When it came to her finding her wedding dress, Alessandra knew that she wasn’t a “big sparkly gown type of bride.” After some research, she found bridal designer Hermione de Paula and did a virtual fitting from Los Angeles with her London atelier. “There were blush tones in the dress, which I knew would look insane against the island’s pink sand,” the bride shares.
Alessandra admired Hermione de Paula partly because of the hidden embroidery she incorporated into her dresses and veils. “Both of my mum’s sisters passed away young, and I worked with the HdP team to place their names in my train, so that they could ‘be with me’ during the wedding,” she shares. “I also chose HdP because she is a master at giving a dress another life. I didn’t want my wedding dress to be something I wore only once, so I’m excited to work with her in the future to cut and dye my dress, so I can wear it again!”

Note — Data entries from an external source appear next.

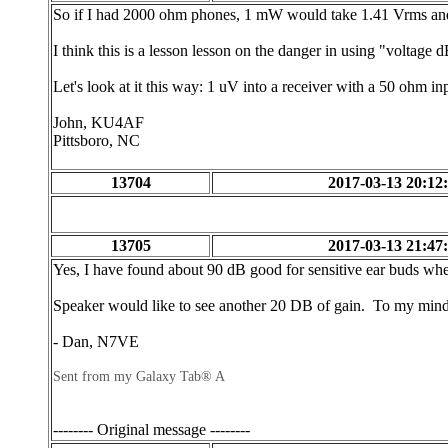
So if I had 2000 ohm phones, 1 mW would take 1.41 Vrms and 
I think this is a lesson lesson on the danger in using "voltage
Let's look at it this way: 1 uV into a receiver with a 50 ohm
John, KU4AF
Pittsboro, NC
13704
2017-03-13 20:12
13705
2017-03-13 21:47
Yes, I have found about 90 dB good for sensitive ear buds when
Speaker would like to see another 20 DB of gain. To my mind 
- Dan, N7VE
Sent from my Galaxy Tab® A
-------- Original message --------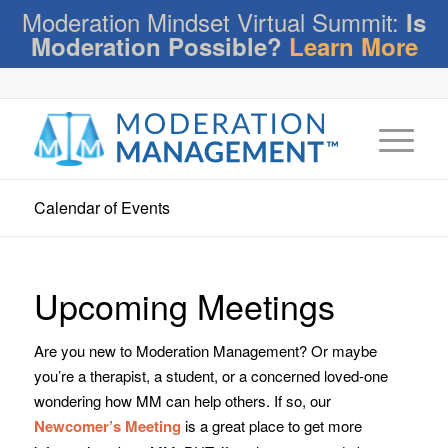
Moderation Mindset Virtual Summit:
Is
Moderation Possible?
Learn More
Calendar of Events
Upcoming Meetings
Are you new to Moderation Management? Or maybe
you’re a therapist, a student, or a concerned loved-one
wondering how MM can help others. If so, our
Newcomer’s Meeting
is a great place to get more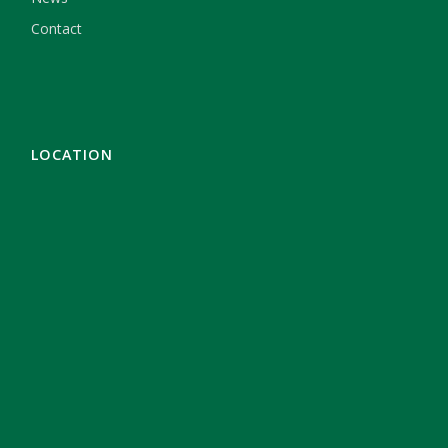
Contact
LOCATION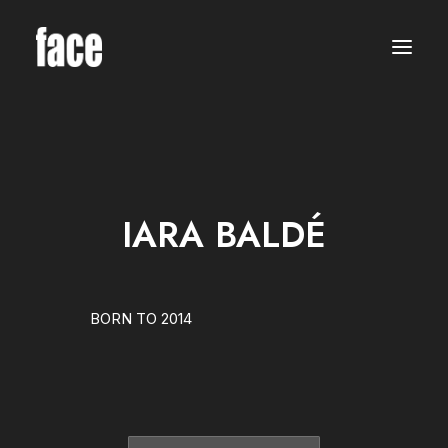
WOMEN
MODELS
NEW FACES
INTERNATIONAL
BEAUTY
CLASSIC
PLUS SIZE
IARA BALDÉ
COMMERCIAL
MEN
MODELS
NEW FACES
INTERNATIONAL
BORN TO 2014
BEAUTY
CLASSIC
COMMERCIAL
TALENTS
CREATORS
KIDS
GIRLS
BOYS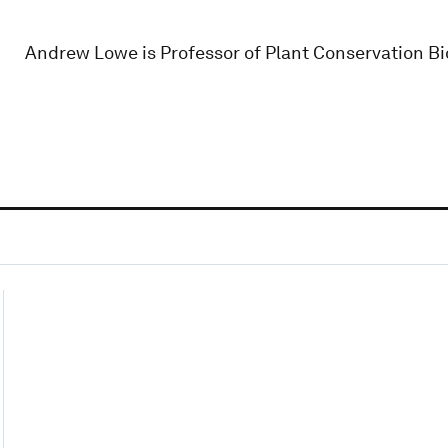
Andrew Lowe is Professor of Plant Conservation Bio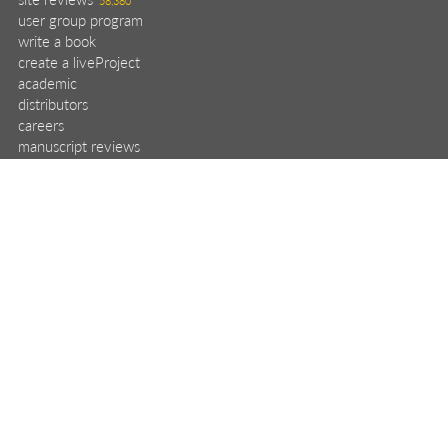
user group program
write a book
create a liveProject
academic
distributors
careers
manuscript reviews
affiliate program
help
register pBook
placing an order
shipping & returns
why buy from Manning?
faq
contact
support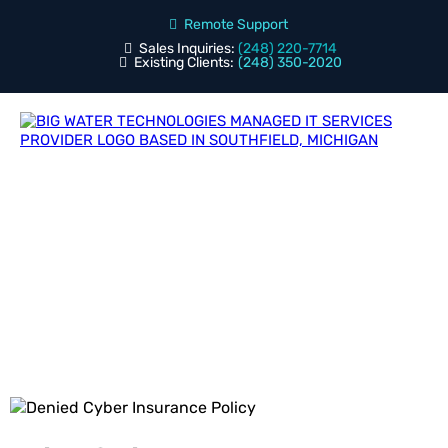
Remote Support
Sales Inquiries:
(248) 220-7714
Existing Clients:
(248) 350-2020
Blog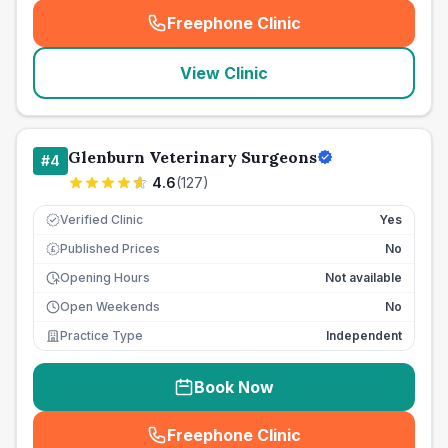
Freephone Clinic
(
seo_lab_card_freephone
)
View Clinic
Glenburn Veterinary Surgeons
#
4
4.6
(
127
)
Verified Clinic
Yes
Published Prices
No
£
Opening Hours
Not available
Open Weekends
No
Practice Type
Independent
Book Now
Freephone Clinic
(
seo_lab_card_freephone
)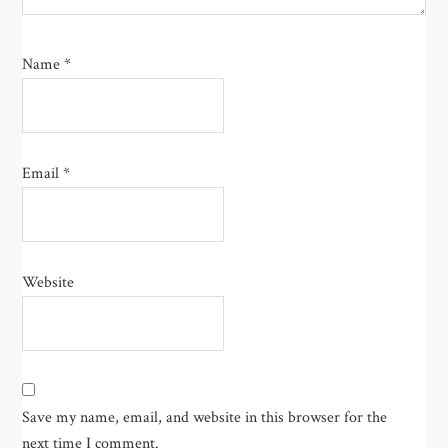
Name
*
Email
*
Website
Save my name, email, and website in this browser for the
next time I comment.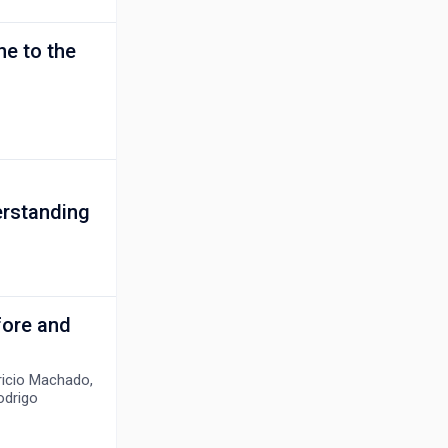
ne to the
erstanding
fore and
bricio Machado,
odrigo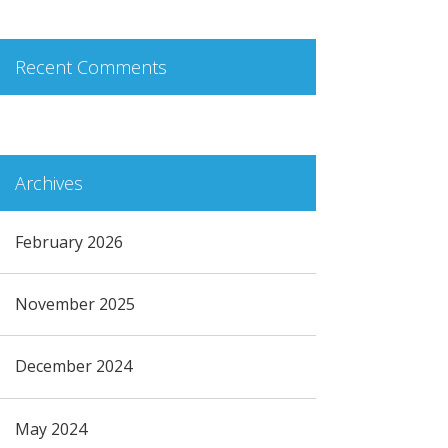
Recent Comments
Archives
February 2026
November 2025
December 2024
May 2024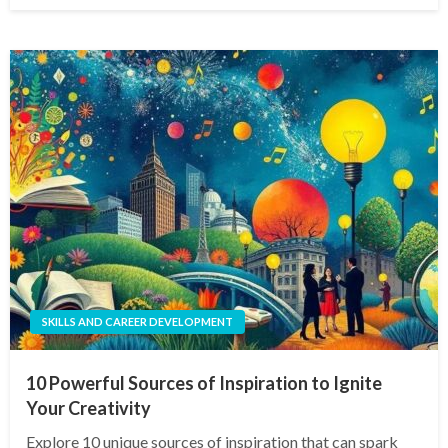
SKILLS AND CAREER DEVELOPMENT
10 Powerful Sources of Inspiration to Ignite
Your Creativity
Explore 10 unique sources of inspiration that can spark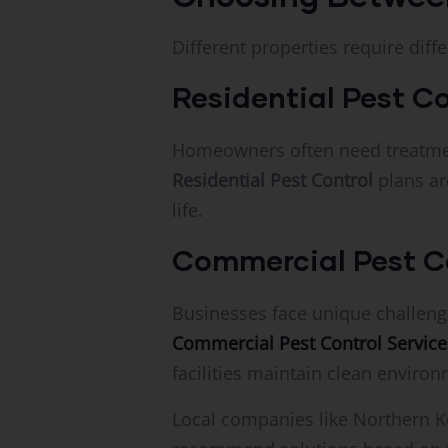
Different properties require diff
Residential Pest Co
Homeowners often need treatment
Residential Pest Control
plans ar
life.
Commercial Pest Co
Businesses face unique challenge
Commercial Pest Control Services 
facilities maintain clean enviro
Local companies like Northern K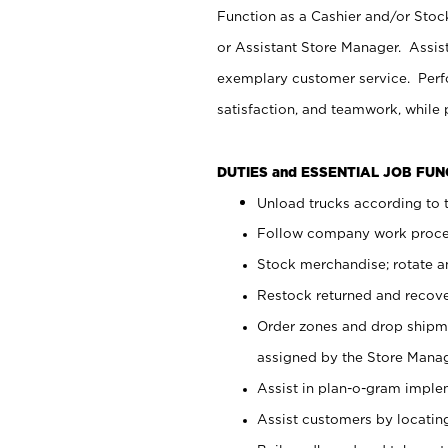
Function as a Cashier and/or Stock
or Assistant Store Manager. Assis
exemplary customer service. Perfo
satisfaction, and teamwork, while
DUTIES and ESSENTIAL JOB FU
Unload trucks according to t
Follow company work proces
Stock merchandise; rotate a
Restock returned and recov
Order zones and drop shipme
assigned by the Store Manag
Assist in plan-o-gram impl
Assist customers by locatin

To complement the bride, Alessandra’s sister and maid of honor wore a dusty rose Dannijo dress. And two weeks before flying to Harbour Island for the wedding, Alessandra found her welcome party and after-party looks at LOHO Bride—a cropped Cortana top with a Lihi Hod skirt and a Katherine Tash minidress.
To say, “I do,” Shane wore a pink suit. “I had a whole pink vision: him, my dress, the sand, the island cottages, and the bougainvillea,” Alessandra reveals. They finally found the perfect shade of blush at Hawes & Curtis, and that night, he changed into an equally cool blue suit.
On February 12, 2022, guests were given driving instructions and followed decorated trees and poles to help direct everyone toward the secret ceremony location. Once everyone was together, they were pointed down a jungle pathway to a set of stairs that took them onto the sandbank, which was covered in a few inches of water. Local musician Tanisha Sweeting played ukulele next to the driftwood, as Alessandra and her parents walked down the “aisle.”
“I was overwhelmed by how different I felt hearing Shane say his vows,” the bride recalls. “After 10 years together, I wasn’t expecting to feel very different, but standing there, I felt transformed in way that’s hard to describe.” Shane agrees and shares that he was surprised that he felt like it was just the two of them in the middle of the water.
After the two were announced as married couple, the newlyweds and their loved ones congregated at The Landing for cocktail hour with local singer Maradona. “Just as we had all finished singing along to a cover of Dua Lipa’s ‘Don’t Start Now,’ I heard a drum beat coming from the street that made my heart stop and fall out of my body,” Alessandra says. “It was Junkanoo—a colorful, traditional Bahamian dance and music celebration made up of cowbells, goat skin drums, whistles, and a brass section.”
The bride thought the Junkanoo had been cut from the reception, but her godmother, Jane, who was stuck in Australia, coordinated with the mother-of-the-bride to surprise Alessandra. The Junkanoo led guests from cocktails through an archway that was more than 100 years old to the dinner area, where a meal of filet mignon, local fish, and coconut curry chicken was enjoyed.
After the reception, the new mister and missus and their loved ones took golf carts to a nearby club, Beyond the Reef, to continue the revelry. “In keeping with our local sourcing we had Selector Ian, who is a regular there, as our DJ,” Alessandra explains. “Because of the pandemic, it was the first time in at least two years that we had really been out dancing, and we all definitely let loose—dancing and singing our hearts out all night long.”